HARRISON, N.J. – After getting an up-close and personal look at the United States, Turkey coach Fatih Terim is confident that Jurgen Klinsmann's Americans have what it takes to make headway in this summer's World Cup.
"I believe that they can do a very good job," said Terim, one of international soccer's most experienced managers having guided Turkey to the semifinals of the 2008 European Championships and coached at AC Milan and Galatasaray. "They are a solid team with talented players. I have confidence in Klinsmann."
However, after an unspectacular and in some ways troubling 2-1 victory at Red Bull Arena on Sunday, fans of the Group of Death-bound U.S. men's national team may not share quite the same level of optimism.
Goals for Fabian Johnson and captain Clint Dempsey were enough to get the win as Turkey pulled a goal back late with a penalty kick from Selcuk Inan, but Klinsmann's troops were far from convincing. With just over two weeks left before its opening World Cup contest against Ghana, the U.S. still has question marks.
"We still have a lot of work ahead of us," Klinsmann said.
A second straight friendly win to follow last Tuesday's 2-0 triumph over Azerbaijan was nice, but some big scary monsters – otherwise known as Ghana, Portugal and Germany – lie in wait. The Group G opponents will provide a sterner test for an American side that experienced defensive jitters against Turkey and still has a handful of positions still up for grabs.
One spot that is locked down belongs to Fabian Johnson at right back. He struck the first goal after 26 minutes, exchanging passes with Michael Bradley – the midfielder's return ball was exquisite – to smack home a low, left-footed drive.

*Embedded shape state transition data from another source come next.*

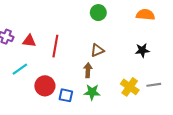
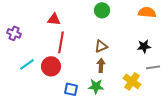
red triangle: (29, 41) -> (54, 19), moved
brown arrow: (88, 70) -> (101, 65), moved
gray line: (154, 85) -> (153, 67), moved
red circle: (45, 86) -> (51, 66), moved

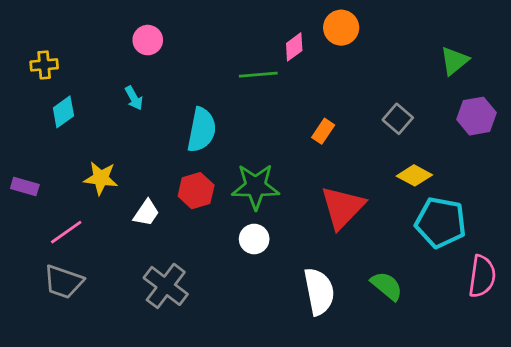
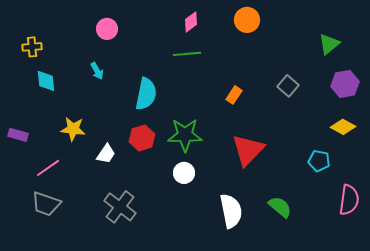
pink diamond: (294, 47) -> (191, 22), moved
cyan diamond: (63, 112) -> (46, 81), turned -60
yellow diamond: (414, 175) -> (343, 127), moved
cyan pentagon: (441, 222) -> (319, 161), size x0.6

Captain Clint Dempsey, returning from a groin issue that kept him out against Azerbaijan, added the second U.S. goal in the 52nd minute, tapping the ball into the net after the Turkish defense had struggled to cope with Timmy Chandler's hopeful cross.
Although it took until the final moments for Turkey to score, the U.S. defense looked perilously suspect for a significant stretch. And though what you see in friendly games must be taken with a grain of salt, the kind of flaws that would be acceptable are those of ring rust, not miscommunication.

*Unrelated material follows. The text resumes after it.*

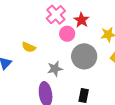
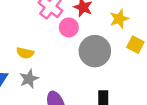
gray star: (55, 69) -> (29, 79), moved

The U.S. backline does not yet look like a cohesive unit and Chandler got smoked by Mustafa Pektemek down the left flank in the last minute, with the Turkish winger winning a penalty kick when his cross was handled by Geoff Cameron. Inan made no mistake from the spot, sneaking the ball inside the post even though halftime sub Brad Guzan guessed the right way.
With its only official remaining friendly coming against Nigeria in Jacksonville on Saturday, several positions could yet be switched out. That includes the competition between Chandler and DaMarcus Beasley at left back. Brad Davis, on the other hand, might have booked his spot in left midfield.

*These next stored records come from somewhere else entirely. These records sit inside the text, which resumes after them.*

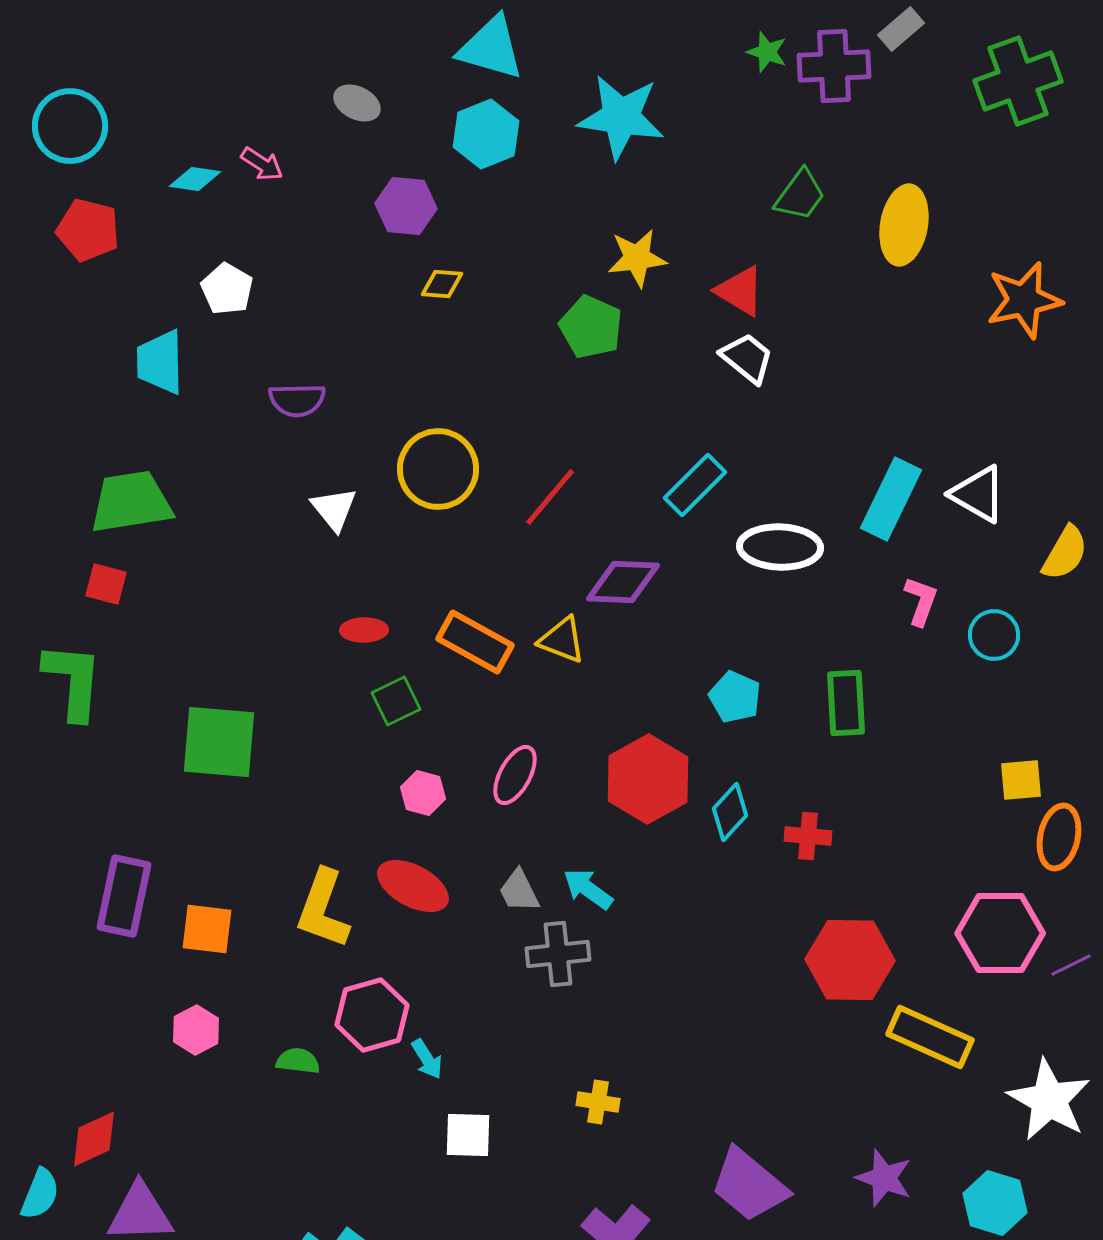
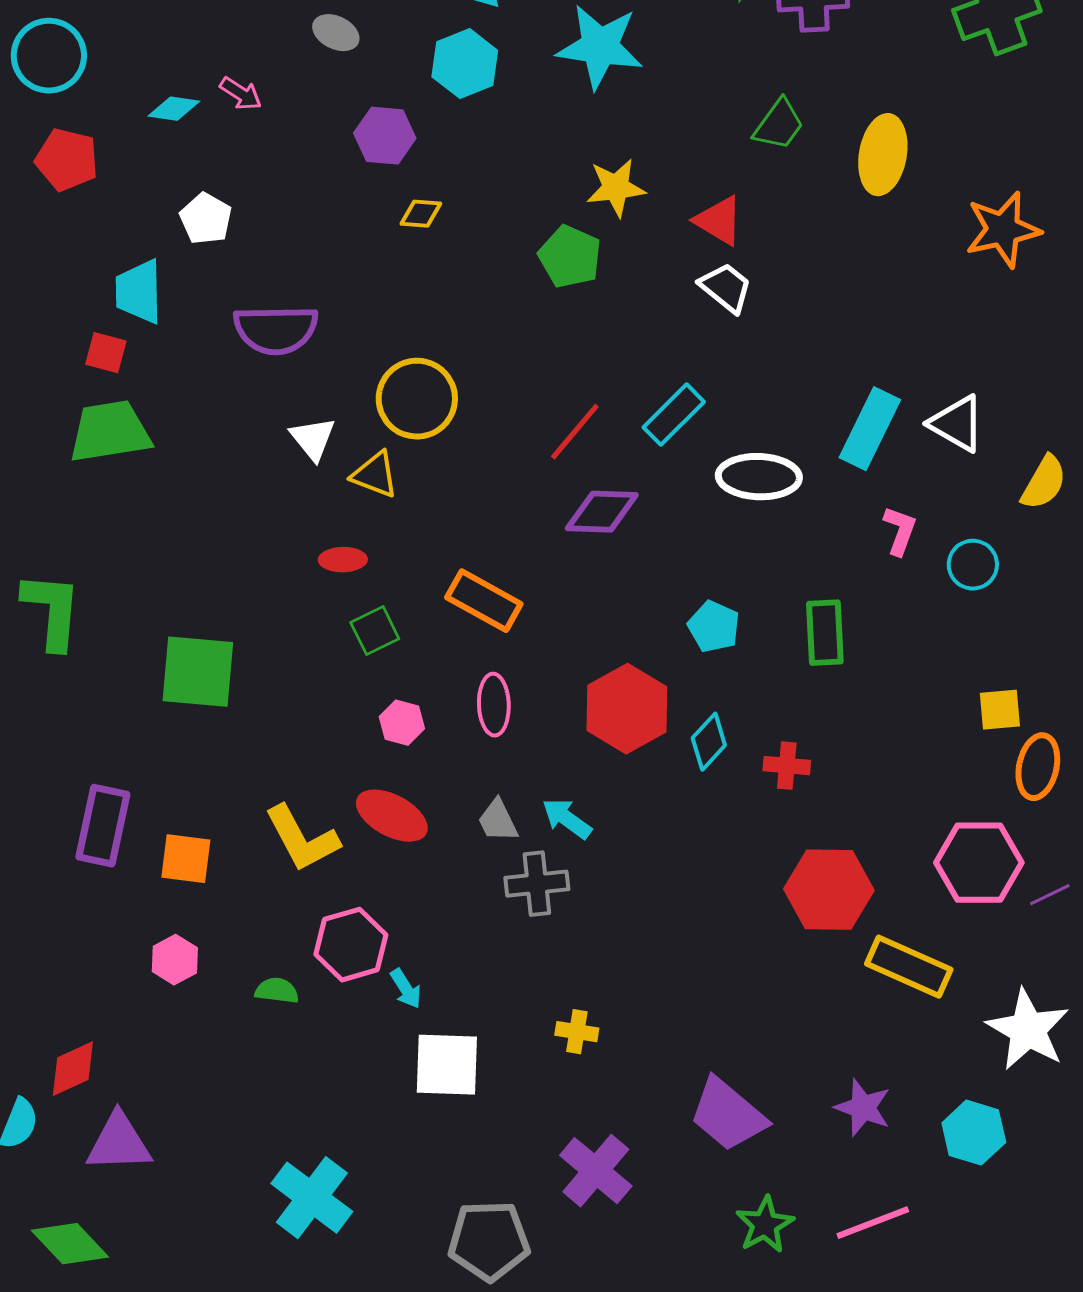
purple semicircle: (297, 400) -> (276, 330), size x1.5
red line: (550, 497) -> (575, 432), moved
red square: (106, 584) -> (106, 353), moved
yellow triangle: (562, 640) -> (375, 475), moved
orange rectangle: (475, 642) -> (484, 601), moved
pink ellipse: (515, 775) -> (494, 705), turned -30
yellow L-shape: (323, 909) -> (302, 839), turned -48
white square: (468, 1135) -> (447, 1065), size x1.4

John Brooks perhaps played his way into contention for a starting central defensive role after coming on in the second half and looking impressive. Less than two weeks ago, Brooks looked like a long shot to make the final squad of 23. Now he has a real chance to be in the first XI against Ghana.
"We have to give everybody an opportunity to step in," Klinsmann said. "We see players that struggled a bit more with the workload a couple of weeks ago. They are getting fresher and fresher. It is all part of the process."
Klinsmann's tenure has been all about gradual progress. Ultimately, the judgment on him will have nothing to do with afternoons like this and everything to do with the outcome in the World Cup cauldrons of Natal, Manaus, Recife and, dare he believe it, maybe beyond.
Those judgment days are closing in. And the U.S. is not as close to being the finished product as it would like.